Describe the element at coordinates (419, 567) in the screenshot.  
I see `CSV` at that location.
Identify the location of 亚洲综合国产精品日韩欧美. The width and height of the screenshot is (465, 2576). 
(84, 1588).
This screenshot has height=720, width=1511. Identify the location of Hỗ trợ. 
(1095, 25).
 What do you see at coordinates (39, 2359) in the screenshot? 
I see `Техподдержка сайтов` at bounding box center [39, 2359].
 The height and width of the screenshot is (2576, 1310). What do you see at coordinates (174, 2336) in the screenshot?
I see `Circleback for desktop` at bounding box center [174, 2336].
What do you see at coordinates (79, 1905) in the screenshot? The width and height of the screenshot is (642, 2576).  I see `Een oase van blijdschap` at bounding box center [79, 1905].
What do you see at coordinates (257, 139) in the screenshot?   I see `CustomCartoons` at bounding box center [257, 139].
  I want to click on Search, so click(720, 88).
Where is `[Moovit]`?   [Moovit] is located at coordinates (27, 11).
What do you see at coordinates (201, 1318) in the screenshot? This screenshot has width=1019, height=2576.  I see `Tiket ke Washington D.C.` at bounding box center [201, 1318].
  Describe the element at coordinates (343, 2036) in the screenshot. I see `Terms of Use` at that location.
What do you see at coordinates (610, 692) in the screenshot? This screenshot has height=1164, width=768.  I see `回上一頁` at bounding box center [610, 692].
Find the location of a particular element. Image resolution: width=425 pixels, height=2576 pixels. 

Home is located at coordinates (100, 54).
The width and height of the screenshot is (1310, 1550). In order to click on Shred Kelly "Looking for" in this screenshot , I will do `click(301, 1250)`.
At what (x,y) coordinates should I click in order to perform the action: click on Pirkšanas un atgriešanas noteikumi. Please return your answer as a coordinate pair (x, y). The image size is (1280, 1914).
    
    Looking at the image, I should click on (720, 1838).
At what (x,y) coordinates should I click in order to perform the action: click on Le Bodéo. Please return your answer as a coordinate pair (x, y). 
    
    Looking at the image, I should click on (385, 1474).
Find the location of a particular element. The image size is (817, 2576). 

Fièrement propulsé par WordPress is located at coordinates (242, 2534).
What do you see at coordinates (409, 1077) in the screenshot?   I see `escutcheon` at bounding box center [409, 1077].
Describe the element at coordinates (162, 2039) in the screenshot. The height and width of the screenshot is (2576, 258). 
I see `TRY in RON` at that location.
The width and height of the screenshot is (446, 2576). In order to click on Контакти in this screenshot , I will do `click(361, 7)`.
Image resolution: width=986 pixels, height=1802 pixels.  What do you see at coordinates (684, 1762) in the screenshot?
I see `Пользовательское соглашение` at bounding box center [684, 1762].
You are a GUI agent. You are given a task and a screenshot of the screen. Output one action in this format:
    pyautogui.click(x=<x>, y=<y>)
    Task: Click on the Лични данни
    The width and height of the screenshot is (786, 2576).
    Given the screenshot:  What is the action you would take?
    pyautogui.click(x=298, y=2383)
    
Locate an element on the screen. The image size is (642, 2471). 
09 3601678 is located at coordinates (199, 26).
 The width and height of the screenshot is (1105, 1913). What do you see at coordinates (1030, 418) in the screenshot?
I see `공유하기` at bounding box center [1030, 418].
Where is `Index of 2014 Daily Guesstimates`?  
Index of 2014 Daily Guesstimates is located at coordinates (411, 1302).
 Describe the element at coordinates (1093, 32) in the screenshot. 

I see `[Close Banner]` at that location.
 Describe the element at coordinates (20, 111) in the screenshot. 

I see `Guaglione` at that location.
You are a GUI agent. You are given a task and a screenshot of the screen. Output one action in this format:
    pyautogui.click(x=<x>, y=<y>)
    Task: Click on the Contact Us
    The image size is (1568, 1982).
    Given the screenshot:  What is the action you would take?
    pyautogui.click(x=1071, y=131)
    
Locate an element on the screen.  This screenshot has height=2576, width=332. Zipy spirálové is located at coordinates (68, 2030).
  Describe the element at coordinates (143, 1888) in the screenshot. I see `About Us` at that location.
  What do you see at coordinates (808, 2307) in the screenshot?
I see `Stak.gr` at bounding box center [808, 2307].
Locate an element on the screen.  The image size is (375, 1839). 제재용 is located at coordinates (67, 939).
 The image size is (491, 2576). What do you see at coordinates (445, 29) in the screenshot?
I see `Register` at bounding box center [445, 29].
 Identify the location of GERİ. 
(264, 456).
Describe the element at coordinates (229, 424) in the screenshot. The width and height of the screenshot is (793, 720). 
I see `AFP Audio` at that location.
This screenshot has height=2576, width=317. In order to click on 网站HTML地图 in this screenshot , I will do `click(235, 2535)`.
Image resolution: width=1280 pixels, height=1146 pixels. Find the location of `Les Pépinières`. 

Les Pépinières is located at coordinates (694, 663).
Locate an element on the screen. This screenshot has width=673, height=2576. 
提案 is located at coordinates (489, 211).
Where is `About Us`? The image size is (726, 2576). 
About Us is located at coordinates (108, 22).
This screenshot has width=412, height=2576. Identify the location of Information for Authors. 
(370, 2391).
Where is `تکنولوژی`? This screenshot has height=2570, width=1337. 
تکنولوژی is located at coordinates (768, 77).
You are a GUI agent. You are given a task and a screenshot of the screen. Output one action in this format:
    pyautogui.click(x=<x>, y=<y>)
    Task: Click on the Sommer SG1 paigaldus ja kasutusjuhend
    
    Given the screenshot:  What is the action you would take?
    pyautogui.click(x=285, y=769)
=-=-=
__Work item__
All of the data above should be output exactly.

__Task solution__
Describe the element at coordinates (419, 567) in the screenshot.  
I see `CSV` at that location.
Identify the location of 亚洲综合国产精品日韩欧美. The width and height of the screenshot is (465, 2576). 
(84, 1588).
This screenshot has height=720, width=1511. Identify the location of Hỗ trợ. 
(1095, 25).
 What do you see at coordinates (39, 2359) in the screenshot? 
I see `Техподдержка сайтов` at bounding box center [39, 2359].
 The height and width of the screenshot is (2576, 1310). What do you see at coordinates (174, 2336) in the screenshot?
I see `Circleback for desktop` at bounding box center [174, 2336].
What do you see at coordinates (79, 1905) in the screenshot? The width and height of the screenshot is (642, 2576).  I see `Een oase van blijdschap` at bounding box center [79, 1905].
What do you see at coordinates (257, 139) in the screenshot?   I see `CustomCartoons` at bounding box center [257, 139].
  I want to click on Search, so click(720, 88).
Where is `[Moovit]`?   [Moovit] is located at coordinates (27, 11).
What do you see at coordinates (201, 1318) in the screenshot? This screenshot has width=1019, height=2576.  I see `Tiket ke Washington D.C.` at bounding box center [201, 1318].
  Describe the element at coordinates (343, 2036) in the screenshot. I see `Terms of Use` at that location.
What do you see at coordinates (610, 692) in the screenshot? This screenshot has height=1164, width=768.  I see `回上一頁` at bounding box center [610, 692].
Find the location of a particular element. Image resolution: width=425 pixels, height=2576 pixels. 

Home is located at coordinates (100, 54).
The width and height of the screenshot is (1310, 1550). In order to click on Shred Kelly "Looking for" in this screenshot , I will do `click(301, 1250)`.
At what (x,y) coordinates should I click in order to perform the action: click on Pirkšanas un atgriešanas noteikumi. Please return your answer as a coordinate pair (x, y). The image size is (1280, 1914).
    
    Looking at the image, I should click on (720, 1838).
At what (x,y) coordinates should I click in order to perform the action: click on Le Bodéo. Please return your answer as a coordinate pair (x, y). 
    
    Looking at the image, I should click on (385, 1474).
Find the location of a particular element. The image size is (817, 2576). 

Fièrement propulsé par WordPress is located at coordinates (242, 2534).
What do you see at coordinates (409, 1077) in the screenshot?   I see `escutcheon` at bounding box center [409, 1077].
Describe the element at coordinates (162, 2039) in the screenshot. The height and width of the screenshot is (2576, 258). 
I see `TRY in RON` at that location.
The width and height of the screenshot is (446, 2576). In order to click on Контакти in this screenshot , I will do `click(361, 7)`.
Image resolution: width=986 pixels, height=1802 pixels.  What do you see at coordinates (684, 1762) in the screenshot?
I see `Пользовательское соглашение` at bounding box center [684, 1762].
You are a GUI agent. You are given a task and a screenshot of the screen. Output one action in this format:
    pyautogui.click(x=<x>, y=<y>)
    Task: Click on the Лични данни
    The width and height of the screenshot is (786, 2576).
    Given the screenshot:  What is the action you would take?
    pyautogui.click(x=298, y=2383)
    
Locate an element on the screen. The image size is (642, 2471). 
09 3601678 is located at coordinates (199, 26).
 The width and height of the screenshot is (1105, 1913). What do you see at coordinates (1030, 418) in the screenshot?
I see `공유하기` at bounding box center [1030, 418].
Where is `Index of 2014 Daily Guesstimates`?  
Index of 2014 Daily Guesstimates is located at coordinates (411, 1302).
 Describe the element at coordinates (1093, 32) in the screenshot. 

I see `[Close Banner]` at that location.
 Describe the element at coordinates (20, 111) in the screenshot. 

I see `Guaglione` at that location.
You are a GUI agent. You are given a task and a screenshot of the screen. Output one action in this format:
    pyautogui.click(x=<x>, y=<y>)
    Task: Click on the Contact Us
    The image size is (1568, 1982).
    Given the screenshot:  What is the action you would take?
    pyautogui.click(x=1071, y=131)
    
Locate an element on the screen.  This screenshot has height=2576, width=332. Zipy spirálové is located at coordinates (68, 2030).
  Describe the element at coordinates (143, 1888) in the screenshot. I see `About Us` at that location.
  What do you see at coordinates (808, 2307) in the screenshot?
I see `Stak.gr` at bounding box center [808, 2307].
Locate an element on the screen.  The image size is (375, 1839). 제재용 is located at coordinates (67, 939).
 The image size is (491, 2576). What do you see at coordinates (445, 29) in the screenshot?
I see `Register` at bounding box center [445, 29].
 Identify the location of GERİ. 
(264, 456).
Describe the element at coordinates (229, 424) in the screenshot. The width and height of the screenshot is (793, 720). 
I see `AFP Audio` at that location.
This screenshot has height=2576, width=317. In order to click on 网站HTML地图 in this screenshot , I will do `click(235, 2535)`.
Image resolution: width=1280 pixels, height=1146 pixels. Find the location of `Les Pépinières`. 

Les Pépinières is located at coordinates (694, 663).
Locate an element on the screen. This screenshot has width=673, height=2576. 
提案 is located at coordinates (489, 211).
Where is `About Us`? The image size is (726, 2576). 
About Us is located at coordinates (108, 22).
This screenshot has width=412, height=2576. Identify the location of Information for Authors. 
(370, 2391).
Where is `تکنولوژی`? This screenshot has height=2570, width=1337. 
تکنولوژی is located at coordinates (768, 77).
You are a GUI agent. You are given a task and a screenshot of the screen. Output one action in this format:
    pyautogui.click(x=<x>, y=<y>)
    Task: Click on the Sommer SG1 paigaldus ja kasutusjuhend
    
    Given the screenshot:  What is the action you would take?
    pyautogui.click(x=285, y=769)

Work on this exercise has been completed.